We are a royal priesthood. A holy nation. Co-heirs with Christ. These are not small words. The word holy is typically reserved for God. But Scripture applies it to us — not because of who we are in ourselves, but because of who we are in Him.
Sinner is what we were. Saint is what we are and are continually becoming. That does not mean we do not sin. But a sinner is not our identity anymore. Our identity is with Christ. And Christ is not a sinner.
There is a kind of false humility that looks spiritual but is actually a subtle form of pride — because it is disagreeing with what God says about you. When you say "I'm just a sinner, I'm nobody, God couldn't really use me," you are not being humble. You are contradicting the Word of God. And that is not a safe place to stand.
The Height Makes Everything Else Make Sense
Understanding the original design — the height God placed mankind, the image He stamped on us, the purpose He gave us, the authority He delegated, the friendship He pursued — changes the weight of everything that comes next.
The fall hits harder when you understand the height. When you see what was lost — not just the garden, not just the easy life, but the dominion, the intimacy, the image operating at full capacity, the circuit between God and man running uninterrupted, the friendship that God Himself had been building toward since the moment He breathed life into Adam — the tragedy of it becomes clearer. This was not a small stumble. It was a catastrophic fall from an extraordinary height.
And the grace becomes more breathtaking. Because Jesus did not simply come to fix a problem. He came to restore a design. To reclaim an authority. To reconnect a circuit. To reopen the door to the friendship God never stopped wanting.

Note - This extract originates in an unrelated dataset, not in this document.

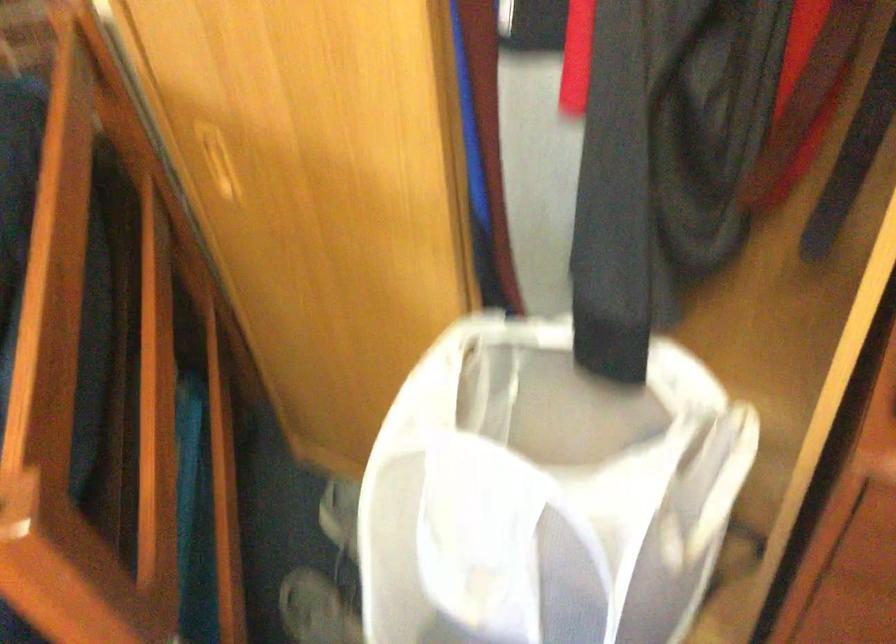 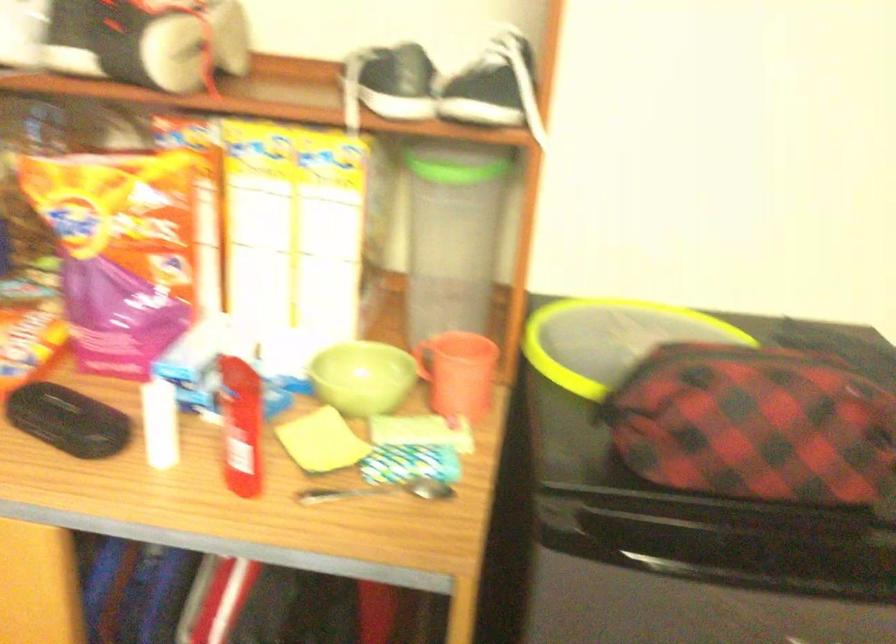 Based on the continuous images, in which direction is the camera rotating?

The camera rotated toward right-up.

Where there was no way, Jesus made a way. Where it was impossible, God made it possible. Through Christ, we can be born again in the Spirit — given a new man, a new image. Not the corrupt broken image that has been passed down since Adam. A new man. Which is exactly what God intended in the very beginning.
"Therefore, if anyone is in Christ, the new creation has come: the old has gone, the new is here!" 2 Corinthians 5:17 NIV
The original design was not abandoned. It was restored. And the one reading this — if you are in Christ — is not a sinner scraping by. You are a new creation, bearing the restored image of the God who made you, called to the same purpose He gave Adam in the garden.
Rule. Fellowship. Bear His image. Walk with Him. That was always the design. And in Christ, it is still yours.